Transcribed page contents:
========

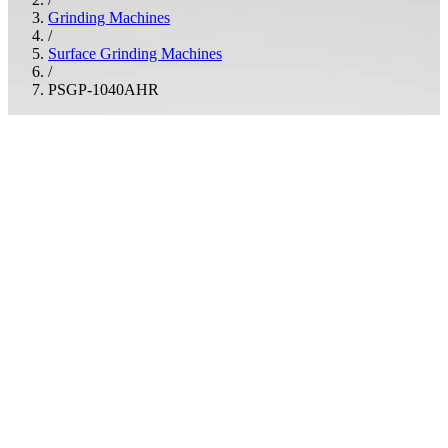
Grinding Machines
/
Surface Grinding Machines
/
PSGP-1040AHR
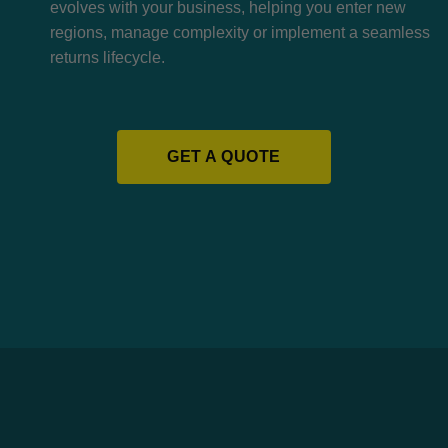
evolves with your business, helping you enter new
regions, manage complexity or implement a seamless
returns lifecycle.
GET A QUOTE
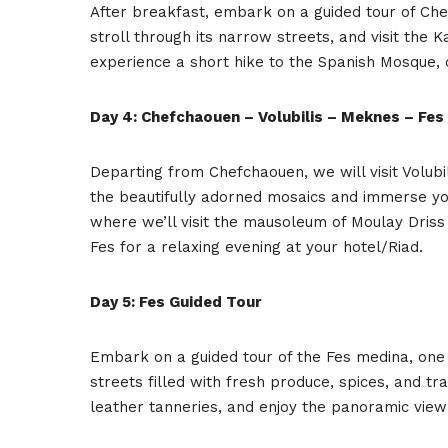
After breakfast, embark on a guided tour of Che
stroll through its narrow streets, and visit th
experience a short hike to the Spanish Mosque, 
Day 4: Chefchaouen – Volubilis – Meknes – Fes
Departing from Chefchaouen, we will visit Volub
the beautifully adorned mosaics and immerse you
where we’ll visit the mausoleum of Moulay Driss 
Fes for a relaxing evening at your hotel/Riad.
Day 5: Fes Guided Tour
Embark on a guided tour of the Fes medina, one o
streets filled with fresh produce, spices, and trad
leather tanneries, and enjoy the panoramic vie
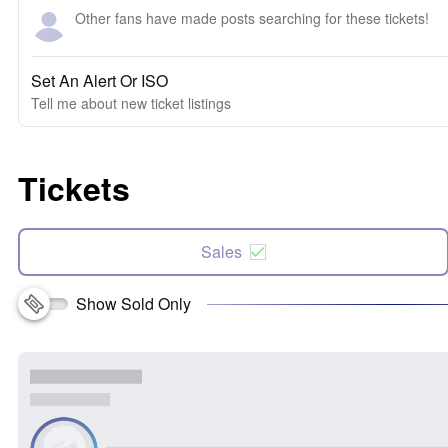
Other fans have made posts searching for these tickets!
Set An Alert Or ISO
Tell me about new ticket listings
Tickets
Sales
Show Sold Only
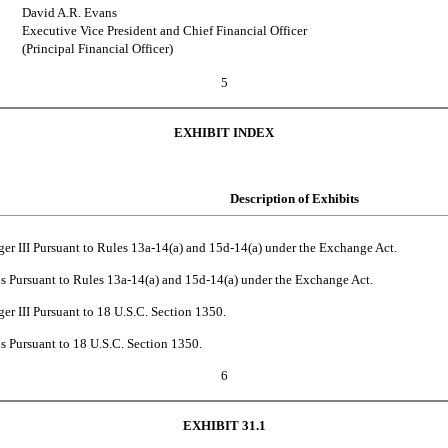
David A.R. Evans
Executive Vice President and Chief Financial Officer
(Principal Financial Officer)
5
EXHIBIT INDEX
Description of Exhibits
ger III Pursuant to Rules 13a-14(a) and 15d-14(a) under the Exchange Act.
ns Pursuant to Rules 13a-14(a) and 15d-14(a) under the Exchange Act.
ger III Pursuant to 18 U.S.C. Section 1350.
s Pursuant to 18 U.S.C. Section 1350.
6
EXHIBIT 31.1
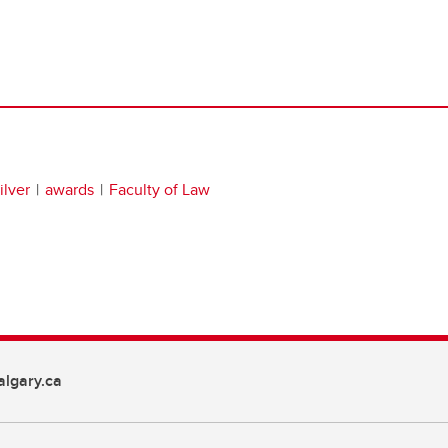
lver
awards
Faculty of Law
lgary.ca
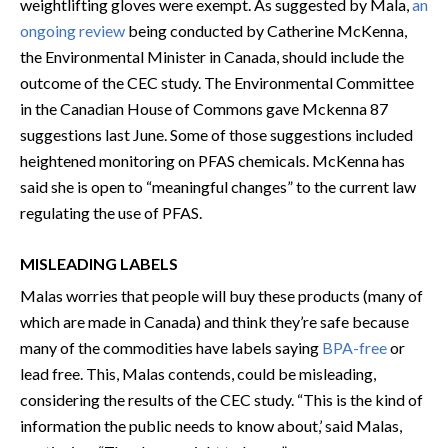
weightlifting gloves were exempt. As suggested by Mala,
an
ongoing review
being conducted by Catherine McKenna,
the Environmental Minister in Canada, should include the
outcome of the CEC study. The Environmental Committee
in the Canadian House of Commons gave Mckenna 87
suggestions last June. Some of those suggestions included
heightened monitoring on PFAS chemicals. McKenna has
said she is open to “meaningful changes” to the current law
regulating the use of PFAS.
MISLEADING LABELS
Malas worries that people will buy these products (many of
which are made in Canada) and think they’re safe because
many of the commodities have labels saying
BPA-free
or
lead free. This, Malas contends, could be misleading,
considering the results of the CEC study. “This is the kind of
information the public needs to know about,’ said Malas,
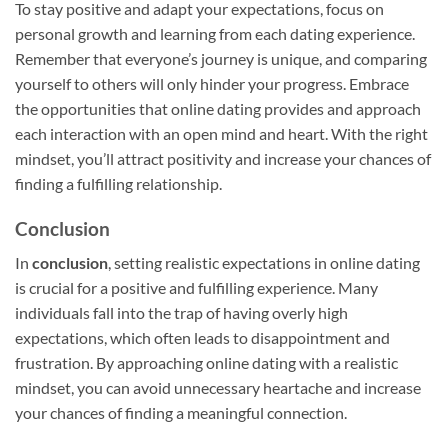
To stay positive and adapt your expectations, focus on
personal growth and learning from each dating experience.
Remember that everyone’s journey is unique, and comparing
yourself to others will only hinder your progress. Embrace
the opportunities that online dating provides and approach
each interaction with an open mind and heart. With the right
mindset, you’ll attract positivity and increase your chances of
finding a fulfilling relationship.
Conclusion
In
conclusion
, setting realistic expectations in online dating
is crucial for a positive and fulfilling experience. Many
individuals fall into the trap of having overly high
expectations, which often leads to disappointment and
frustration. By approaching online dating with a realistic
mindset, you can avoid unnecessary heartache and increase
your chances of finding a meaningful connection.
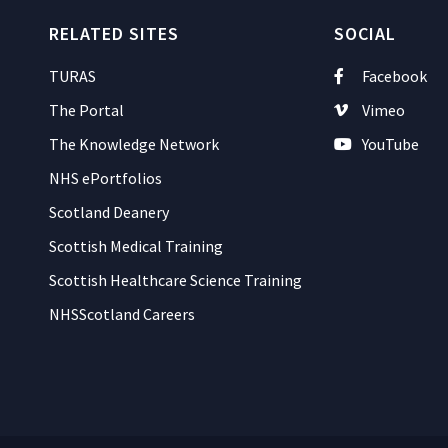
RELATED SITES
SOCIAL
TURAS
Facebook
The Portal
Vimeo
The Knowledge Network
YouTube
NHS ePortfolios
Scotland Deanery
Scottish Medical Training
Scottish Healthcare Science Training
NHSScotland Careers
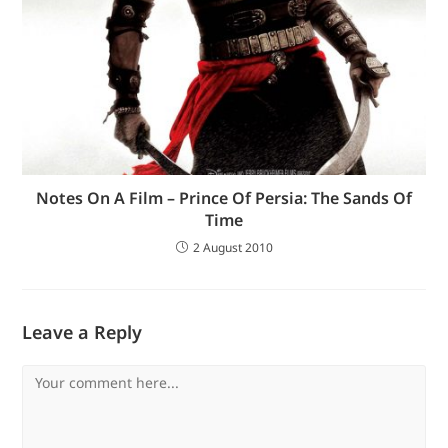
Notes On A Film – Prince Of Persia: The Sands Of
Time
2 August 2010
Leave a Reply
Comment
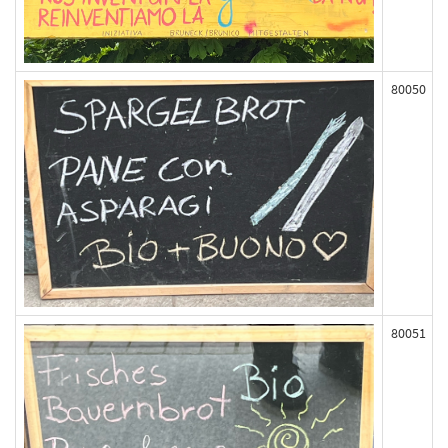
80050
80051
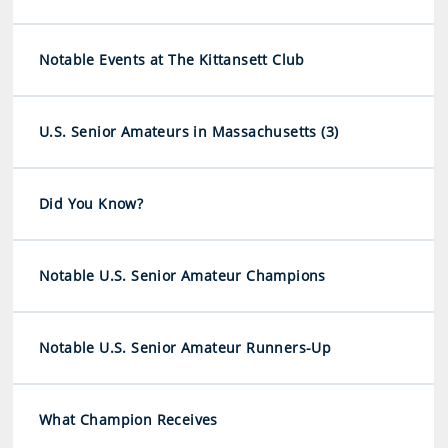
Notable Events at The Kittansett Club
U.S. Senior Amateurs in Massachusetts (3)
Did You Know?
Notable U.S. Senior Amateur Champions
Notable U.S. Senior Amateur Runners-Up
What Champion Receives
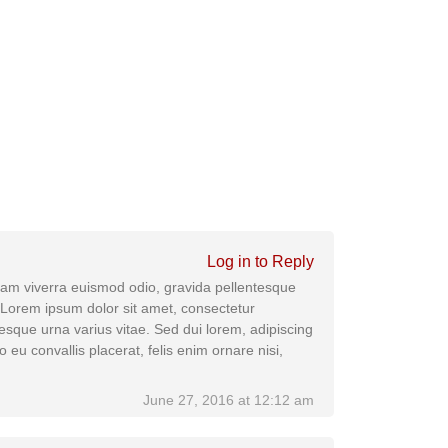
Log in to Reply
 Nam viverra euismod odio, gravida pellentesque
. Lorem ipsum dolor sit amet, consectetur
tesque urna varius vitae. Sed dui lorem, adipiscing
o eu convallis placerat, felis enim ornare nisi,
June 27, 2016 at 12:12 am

========

◆ **What needs to be done**
Reproduce all of the data exactly; the pictures do not belong in the copy.

◆ **Exercise output**
Grinding Machines
/
Surface Grinding Machines
/
PSGP-1040AHR
evolves with your business, helping you enter new
regions, manage complexity or implement a seamless
returns lifecycle.
GET A QUOTE
After breakfast, embark on a guided tour of Che
stroll through its narrow streets, and visit th
experience a short hike to the Spanish Mosque, 
Day 4: Chefchaouen – Volubilis – Meknes – Fes
Departing from Chefchaouen, we will visit Volub
the beautifully adorned mosaics and immerse you
where we’ll visit the mausoleum of Moulay Driss 
Fes for a relaxing evening at your hotel/Riad.
Day 5: Fes Guided Tour
Embark on a guided tour of the Fes medina, one o
streets filled with fresh produce, spices, and trad
leather tanneries, and enjoy the panoramic vie
Other fans have made posts searching for these tickets!
Set An Alert Or ISO
Tell me about new ticket listings
Tickets
Sales
Show Sold Only
David A.R. Evans
Executive Vice President and Chief Financial Officer
(Principal Financial Officer)
5
EXHIBIT INDEX
Description of Exhibits
ger III Pursuant to Rules 13a-14(a) and 15d-14(a) under the Exchange Act.
ns Pursuant to Rules 13a-14(a) and 15d-14(a) under the Exchange Act.
ger III Pursuant to 18 U.S.C. Section 1350.
s Pursuant to 18 U.S.C. Section 1350.
6
EXHIBIT 31.1
lver
awards
Faculty of Law
lgary.ca
weightlifting gloves were exempt. As suggested by Mala,
an
ongoing review
being conducted by Catherine McKenna,
the Environmental Minister in Canada, should include the
outcome of the CEC study. The Environmental Committee
in the Canadian House of Commons gave Mckenna 87
suggestions last June. Some of those suggestions included
heightened monitoring on PFAS chemicals. McKenna has
said she is open to “meaningful changes” to the current law
regulating the use of PFAS.
MISLEADING LABELS
Malas worries that people will buy these products (many of
which are made in Canada) and think they’re safe because
many of the commodities have labels saying
BPA-free
or
lead free. This, Malas contends, could be misleading,
considering the results of the CEC study. “This is the kind of
information the public needs to know about,’ said Malas,
To stay positive and adapt your expectations, focus on
personal growth and learning from each dating experience.
Remember that everyone’s journey is unique, and comparing
yourself to others will only hinder your progress. Embrace
the opportunities that online dating provides and approach
each interaction with an open mind and heart. With the right
mindset, you’ll attract positivity and increase your chances of
finding a fulfilling relationship.
Conclusion
In
conclusion
, setting realistic expectations in online dating
is crucial for a positive and fulfilling experience. Many
individuals fall into the trap of having overly high
expectations, which often leads to disappointment and
frustration. By approaching online dating with a realistic
mindset, you can avoid unnecessary heartache and increase
your chances of finding a meaningful connection.
RELATED SITES
SOCIAL
TURAS
Facebook
The Portal
Vimeo
The Knowledge Network
YouTube
NHS ePortfolios
Scotland Deanery
Scottish Medical Training
Scottish Healthcare Science Training
NHSScotland Careers
Notes On A Film – Prince Of Persia: The Sands Of
Time
2 August 2010
Leave a Reply
Comment
80050
80051
Notable Events at The Kittansett Club
U.S. Senior Amateurs in Massachusetts (3)
Did You Know?
Notable U.S. Senior Amateur Champions
Notable U.S. Senior Amateur Runners-Up
What Champion Receives
Log in to Reply
 Nam viverra euismod odio, gravida pellentesque
. Lorem ipsum dolor sit amet, consectetur
tesque urna varius vitae. Sed dui lorem, adipiscing
o eu convallis placerat, felis enim ornare nisi,
June 27, 2016 at 12:12 am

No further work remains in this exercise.